#### Work to complete:
Wherever a line in the records below contains "проблемы", copy that line.

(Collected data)
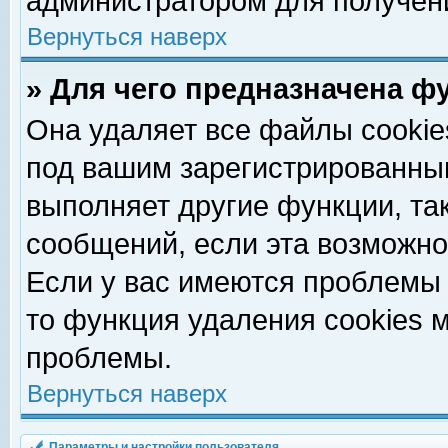
администратором для получен
Вернуться наверх
» Для чего предназначена ф
Она удаляет все файлы cookie
под вашим зарегистрированны
выполняет другие функции, та
сообщений, если эта возможн
Если у вас имеются проблемы 
то функция удаления cookies 
проблемы.
Вернуться наверх
Параметры и настройки пользователя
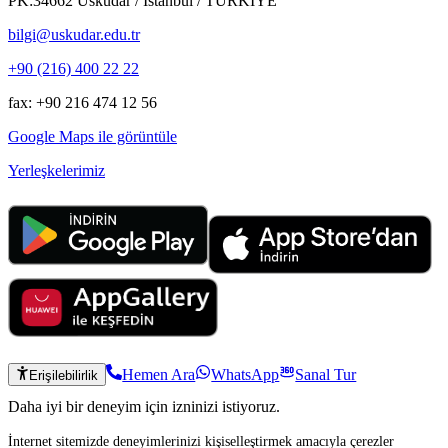
PK:34662 Üsküdar / İstanbul / TÜRKİYE
bilgi@uskudar.edu.tr
+90 (216) 400 22 22
fax: +90 216 474 12 56
Google Maps ile görüntüle
Yerleşkelerimiz
Hemen Ara
WhatsApp
Sanal Tur
Erişilebilirlik
Daha iyi bir deneyim için izninizi istiyoruz.
İnternet sitemizde deneyimlerinizi kişiselleştirmek amacıyla çerezler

#### Finished exercise:
Если у вас имеются проблемы 
проблемы.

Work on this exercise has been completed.